• [WHAT IS REQUIRED] Within the listing below, please show every line carrying the string "annotated".

══ DATA TO EXAMINE ══

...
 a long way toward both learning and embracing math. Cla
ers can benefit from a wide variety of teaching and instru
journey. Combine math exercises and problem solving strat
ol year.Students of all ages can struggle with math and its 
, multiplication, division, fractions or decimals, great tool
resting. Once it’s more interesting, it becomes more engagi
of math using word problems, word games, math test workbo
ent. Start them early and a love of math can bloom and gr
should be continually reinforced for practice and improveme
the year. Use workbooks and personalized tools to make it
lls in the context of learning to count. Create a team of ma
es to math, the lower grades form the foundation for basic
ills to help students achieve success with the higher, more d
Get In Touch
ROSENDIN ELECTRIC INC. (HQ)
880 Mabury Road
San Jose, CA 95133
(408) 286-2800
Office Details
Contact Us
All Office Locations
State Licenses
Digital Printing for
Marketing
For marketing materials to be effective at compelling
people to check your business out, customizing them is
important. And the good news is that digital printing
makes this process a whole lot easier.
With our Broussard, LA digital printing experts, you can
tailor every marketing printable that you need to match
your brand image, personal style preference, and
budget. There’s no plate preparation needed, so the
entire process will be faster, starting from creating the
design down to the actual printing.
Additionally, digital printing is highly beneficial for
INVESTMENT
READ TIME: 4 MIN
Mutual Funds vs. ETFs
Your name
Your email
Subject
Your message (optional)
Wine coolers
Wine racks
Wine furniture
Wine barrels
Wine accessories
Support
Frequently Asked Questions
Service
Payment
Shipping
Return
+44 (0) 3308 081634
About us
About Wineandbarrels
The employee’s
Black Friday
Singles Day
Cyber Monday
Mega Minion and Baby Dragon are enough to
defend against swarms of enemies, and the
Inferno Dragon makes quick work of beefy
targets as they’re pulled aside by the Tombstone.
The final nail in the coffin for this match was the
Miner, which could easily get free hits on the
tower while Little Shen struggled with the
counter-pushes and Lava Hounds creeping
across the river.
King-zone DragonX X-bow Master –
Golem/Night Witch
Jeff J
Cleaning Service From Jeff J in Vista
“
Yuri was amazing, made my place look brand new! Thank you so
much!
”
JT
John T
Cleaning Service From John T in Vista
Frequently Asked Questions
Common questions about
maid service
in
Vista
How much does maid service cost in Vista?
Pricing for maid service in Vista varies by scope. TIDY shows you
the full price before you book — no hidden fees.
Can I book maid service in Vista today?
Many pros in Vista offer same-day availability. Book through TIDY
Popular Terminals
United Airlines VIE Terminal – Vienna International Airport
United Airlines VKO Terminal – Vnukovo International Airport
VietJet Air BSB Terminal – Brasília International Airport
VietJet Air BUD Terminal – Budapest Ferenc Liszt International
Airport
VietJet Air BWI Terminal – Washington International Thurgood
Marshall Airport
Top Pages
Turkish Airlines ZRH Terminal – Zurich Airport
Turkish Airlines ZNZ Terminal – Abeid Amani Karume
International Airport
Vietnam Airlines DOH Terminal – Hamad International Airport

═══
══ DATA TO EXAMINE ══

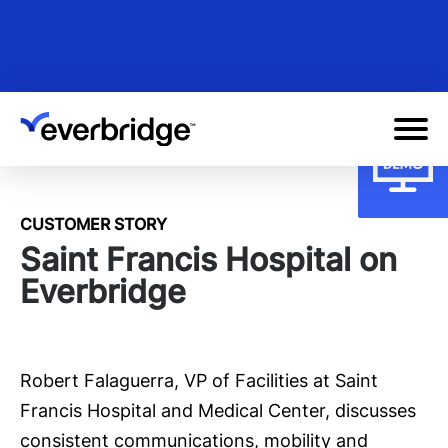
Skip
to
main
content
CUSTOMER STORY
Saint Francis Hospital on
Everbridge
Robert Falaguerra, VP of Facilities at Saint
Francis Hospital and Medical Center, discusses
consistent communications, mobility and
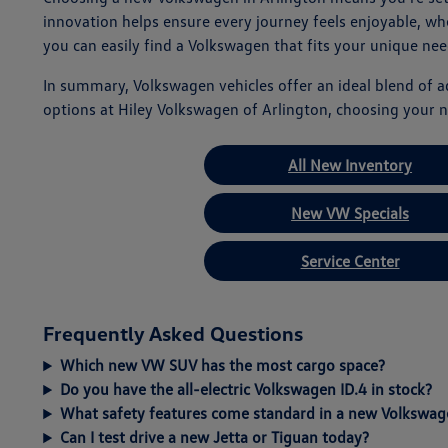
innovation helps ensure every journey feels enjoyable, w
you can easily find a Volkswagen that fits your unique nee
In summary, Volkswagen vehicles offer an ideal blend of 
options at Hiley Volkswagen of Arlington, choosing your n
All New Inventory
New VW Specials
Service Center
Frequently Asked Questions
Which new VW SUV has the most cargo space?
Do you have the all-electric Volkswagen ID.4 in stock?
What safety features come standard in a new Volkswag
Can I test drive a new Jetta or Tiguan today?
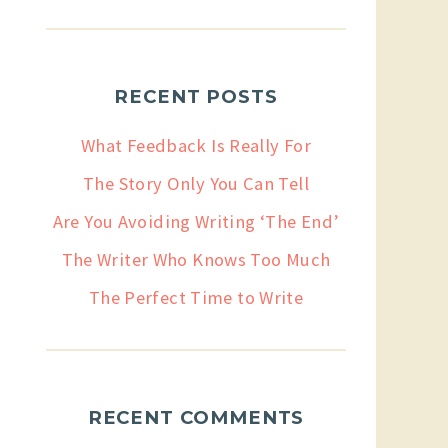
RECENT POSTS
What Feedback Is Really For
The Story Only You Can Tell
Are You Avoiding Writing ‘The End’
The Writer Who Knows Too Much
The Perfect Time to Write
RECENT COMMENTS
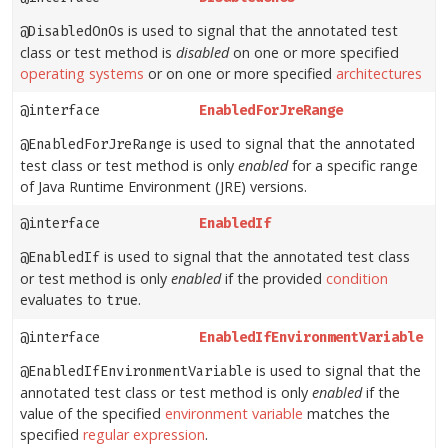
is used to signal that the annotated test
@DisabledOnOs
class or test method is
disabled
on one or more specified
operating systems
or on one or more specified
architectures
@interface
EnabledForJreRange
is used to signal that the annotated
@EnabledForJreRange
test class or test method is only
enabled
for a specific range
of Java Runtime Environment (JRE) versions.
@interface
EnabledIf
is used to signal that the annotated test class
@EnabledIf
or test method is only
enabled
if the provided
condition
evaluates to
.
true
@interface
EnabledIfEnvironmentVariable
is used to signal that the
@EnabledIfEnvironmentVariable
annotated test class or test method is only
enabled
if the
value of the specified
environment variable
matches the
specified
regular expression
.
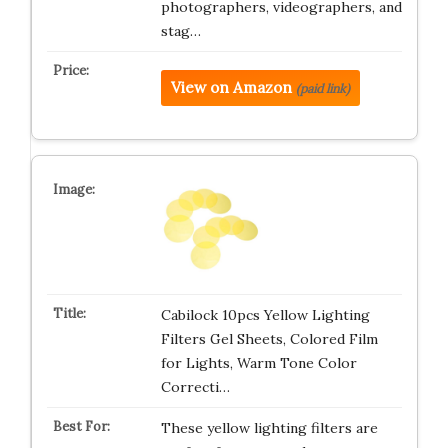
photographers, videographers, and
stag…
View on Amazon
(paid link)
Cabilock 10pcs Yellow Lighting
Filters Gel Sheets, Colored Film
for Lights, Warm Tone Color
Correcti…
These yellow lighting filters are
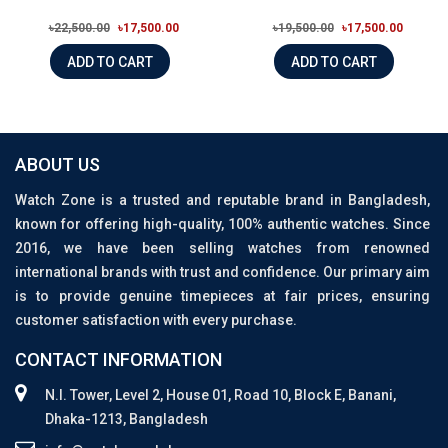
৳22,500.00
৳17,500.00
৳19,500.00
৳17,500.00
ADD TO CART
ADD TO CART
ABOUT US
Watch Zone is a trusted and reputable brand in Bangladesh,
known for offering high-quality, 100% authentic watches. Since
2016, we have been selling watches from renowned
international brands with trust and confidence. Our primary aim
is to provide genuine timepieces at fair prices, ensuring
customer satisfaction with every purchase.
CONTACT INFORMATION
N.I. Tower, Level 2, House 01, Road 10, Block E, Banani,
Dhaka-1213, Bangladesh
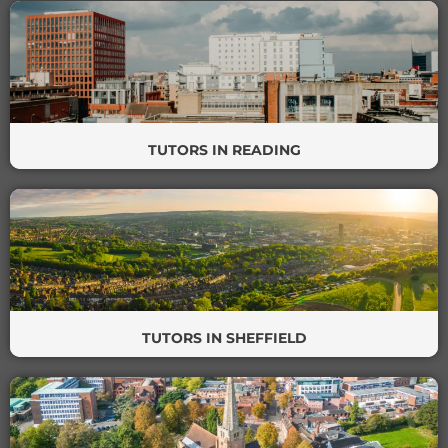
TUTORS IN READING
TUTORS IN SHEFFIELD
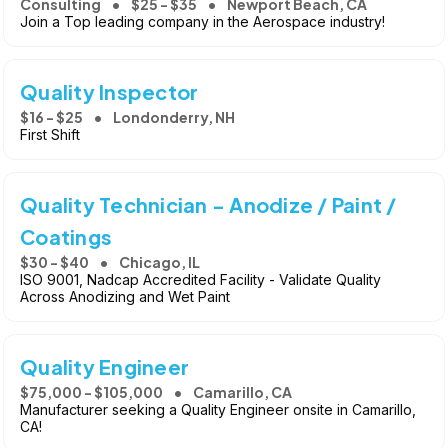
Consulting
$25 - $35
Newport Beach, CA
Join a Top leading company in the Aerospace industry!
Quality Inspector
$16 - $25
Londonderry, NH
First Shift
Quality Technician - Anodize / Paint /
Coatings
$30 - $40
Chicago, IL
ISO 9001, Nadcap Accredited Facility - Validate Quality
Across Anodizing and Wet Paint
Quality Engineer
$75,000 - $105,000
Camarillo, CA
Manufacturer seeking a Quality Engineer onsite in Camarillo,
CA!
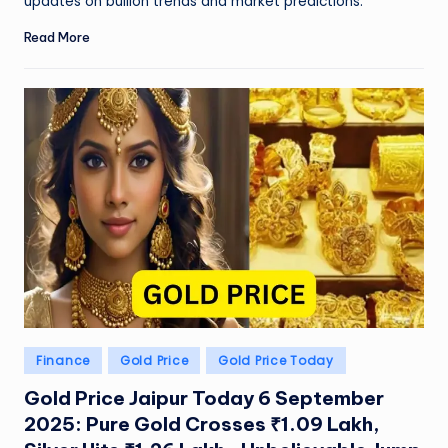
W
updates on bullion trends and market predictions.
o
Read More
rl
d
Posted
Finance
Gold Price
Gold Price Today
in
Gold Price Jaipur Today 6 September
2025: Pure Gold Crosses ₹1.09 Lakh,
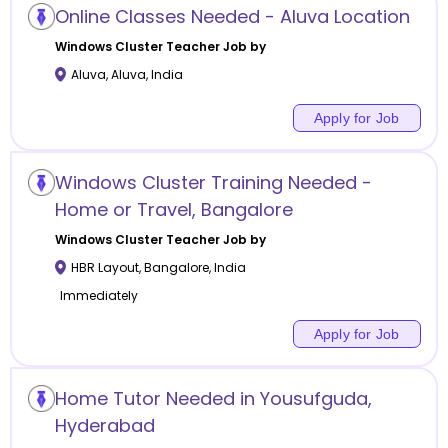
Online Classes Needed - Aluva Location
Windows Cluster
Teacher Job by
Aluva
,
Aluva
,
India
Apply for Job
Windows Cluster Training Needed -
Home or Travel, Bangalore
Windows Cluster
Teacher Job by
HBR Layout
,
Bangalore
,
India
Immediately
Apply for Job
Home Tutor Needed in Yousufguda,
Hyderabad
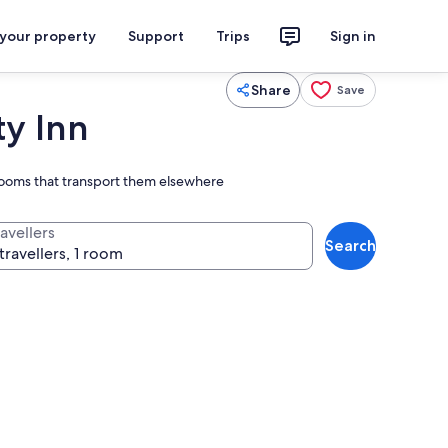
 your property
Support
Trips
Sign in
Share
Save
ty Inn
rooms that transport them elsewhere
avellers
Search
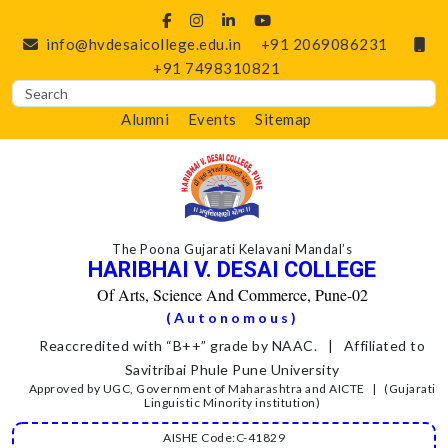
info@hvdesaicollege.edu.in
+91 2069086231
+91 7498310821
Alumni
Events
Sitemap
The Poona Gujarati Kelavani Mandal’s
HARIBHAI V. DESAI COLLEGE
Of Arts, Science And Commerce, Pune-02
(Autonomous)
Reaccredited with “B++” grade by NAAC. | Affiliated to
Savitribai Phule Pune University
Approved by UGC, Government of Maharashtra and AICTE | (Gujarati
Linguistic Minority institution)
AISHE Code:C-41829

═══
══ DATA TO EXAMINE ══

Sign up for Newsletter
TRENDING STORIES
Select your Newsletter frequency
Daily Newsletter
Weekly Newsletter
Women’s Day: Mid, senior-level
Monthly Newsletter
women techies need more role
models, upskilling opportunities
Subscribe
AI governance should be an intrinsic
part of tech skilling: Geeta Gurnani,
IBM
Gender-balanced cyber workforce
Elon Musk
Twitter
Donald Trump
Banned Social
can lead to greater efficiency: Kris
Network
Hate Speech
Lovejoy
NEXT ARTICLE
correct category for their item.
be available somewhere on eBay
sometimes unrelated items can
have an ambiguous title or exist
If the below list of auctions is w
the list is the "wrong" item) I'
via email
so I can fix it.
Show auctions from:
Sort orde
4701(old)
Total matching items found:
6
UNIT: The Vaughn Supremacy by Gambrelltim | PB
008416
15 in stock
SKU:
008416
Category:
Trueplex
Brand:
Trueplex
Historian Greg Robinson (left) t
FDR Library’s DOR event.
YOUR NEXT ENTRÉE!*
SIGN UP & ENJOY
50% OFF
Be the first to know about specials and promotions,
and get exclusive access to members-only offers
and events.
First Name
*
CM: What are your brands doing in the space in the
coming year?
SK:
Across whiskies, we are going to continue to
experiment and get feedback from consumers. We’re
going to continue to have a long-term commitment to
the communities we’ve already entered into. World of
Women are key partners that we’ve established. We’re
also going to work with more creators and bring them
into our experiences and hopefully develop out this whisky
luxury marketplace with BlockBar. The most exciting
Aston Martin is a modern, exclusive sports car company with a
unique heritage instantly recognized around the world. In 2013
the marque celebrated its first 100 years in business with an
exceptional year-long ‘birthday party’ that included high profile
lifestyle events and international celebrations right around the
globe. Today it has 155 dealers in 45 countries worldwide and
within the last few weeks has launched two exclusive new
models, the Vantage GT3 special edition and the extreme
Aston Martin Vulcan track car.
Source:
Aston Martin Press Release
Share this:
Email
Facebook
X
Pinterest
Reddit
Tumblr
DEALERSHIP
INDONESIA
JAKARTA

═══

• [COMPLETED TASK]
is used to signal that the annotated test
is used to signal that the annotated
is used to signal that the annotated test class
annotated test class or test method is only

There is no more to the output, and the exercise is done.